Foreign Exchange and Gold Reserves
The RBI also provided an update on India’s external financial position as of June 5, 2026. India’s foreign exchange (forex) reserves stood at $681.61 billion, a marginal decline from $682.32 billion in the previous week. Within this, the nation’s gold reserves saw a notable increase, rising to $114.58 billion from $112.6 billion the prior week. The central bank also confirmed that the federal government had no outstanding loans with the RBI as of June 5, reflecting a stable fiscal position despite global economic volatility.
Official Sources
All data points are sourced from the Reserve Bank of India (RBI) weekly statistical supplements and market updates. The figures regarding benchmark government bond yields are consistent with reports from Financial Benchmarks India Pvt Ltd (FBIL), while credit and deposit growth figures align with the latest industry monitoring reports.
Why It Matters
The widening gap between credit and deposit growth (currently at over 500 basis points) signals that Indian banks may need to aggressively mobilize deposits to maintain liquidity. For consumers, this could translate into higher interest rates on fixed deposits as banks compete for funds. For investors, the trend highlights a robust appetite for credit, suggesting that despite global headwinds, domestic investment activity remains strong.
Key Facts at a Glance
Credit Growth: 17.65% year-on-year as of May 31, 2026.

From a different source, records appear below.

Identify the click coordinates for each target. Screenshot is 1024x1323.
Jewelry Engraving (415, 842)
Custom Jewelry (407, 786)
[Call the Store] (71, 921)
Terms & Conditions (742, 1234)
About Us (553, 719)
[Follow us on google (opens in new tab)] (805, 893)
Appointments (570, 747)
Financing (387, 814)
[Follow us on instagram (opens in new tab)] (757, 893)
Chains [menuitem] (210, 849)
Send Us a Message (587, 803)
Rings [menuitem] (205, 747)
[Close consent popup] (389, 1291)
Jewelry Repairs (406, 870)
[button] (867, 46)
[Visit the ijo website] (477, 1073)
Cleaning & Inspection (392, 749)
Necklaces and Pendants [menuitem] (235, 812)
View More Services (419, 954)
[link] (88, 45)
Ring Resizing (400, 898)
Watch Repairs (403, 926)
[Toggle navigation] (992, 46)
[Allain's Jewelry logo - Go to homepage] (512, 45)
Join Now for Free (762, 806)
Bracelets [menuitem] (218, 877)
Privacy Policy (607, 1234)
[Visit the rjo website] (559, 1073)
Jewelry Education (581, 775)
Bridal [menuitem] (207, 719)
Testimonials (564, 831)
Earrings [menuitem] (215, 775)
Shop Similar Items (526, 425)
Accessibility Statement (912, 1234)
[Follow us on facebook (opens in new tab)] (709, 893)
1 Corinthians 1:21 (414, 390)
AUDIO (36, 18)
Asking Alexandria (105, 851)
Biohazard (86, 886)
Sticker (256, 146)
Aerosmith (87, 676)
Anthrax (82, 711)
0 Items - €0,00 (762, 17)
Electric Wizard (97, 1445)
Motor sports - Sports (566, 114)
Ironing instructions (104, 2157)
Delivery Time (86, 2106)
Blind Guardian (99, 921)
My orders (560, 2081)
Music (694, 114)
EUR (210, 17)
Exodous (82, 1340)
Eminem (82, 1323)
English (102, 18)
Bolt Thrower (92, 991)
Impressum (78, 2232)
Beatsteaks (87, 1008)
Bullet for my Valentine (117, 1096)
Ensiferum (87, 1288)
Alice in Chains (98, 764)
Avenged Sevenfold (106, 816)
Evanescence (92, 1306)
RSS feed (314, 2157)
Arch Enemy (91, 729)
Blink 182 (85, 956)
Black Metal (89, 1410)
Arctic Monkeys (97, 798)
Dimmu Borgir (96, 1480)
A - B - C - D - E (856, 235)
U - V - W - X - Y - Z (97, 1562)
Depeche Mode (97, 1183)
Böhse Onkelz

Deposit Growth: 12.2% year-on-year as of May 31, 2026.
Forex Reserves: $681.61 billion as of June 5, 2026.
Gold Reserves: Increased to $114.58 billion.
10-Year Bond Yield: Closed at 6.8957% on June 12, 2026.
Frequently Asked Questions (FAQ)
Why is bank credit growing faster than deposits?
Strong corporate loan demand, driven partly by high bond yields that make alternative market financing more expensive, is pushing companies to rely more heavily on bank lending.
What does the widening gap between credit and deposits mean for consumers?
Banks may be forced to offer more attractive interest rates on deposits to bridge the funding gap, which could benefit savers seeking higher returns.
What is the current status of India's gold reserves?
Gold reserves increased to $114.58 billion as of June 5, reflecting the RBI's ongoing strategy to diversify and strengthen the nation’s total foreign exchange reserves.
Does the government have outstanding debt with the RBI?
No, as of June 5, the federal government had zero outstanding loans with the Reserve Bank of India.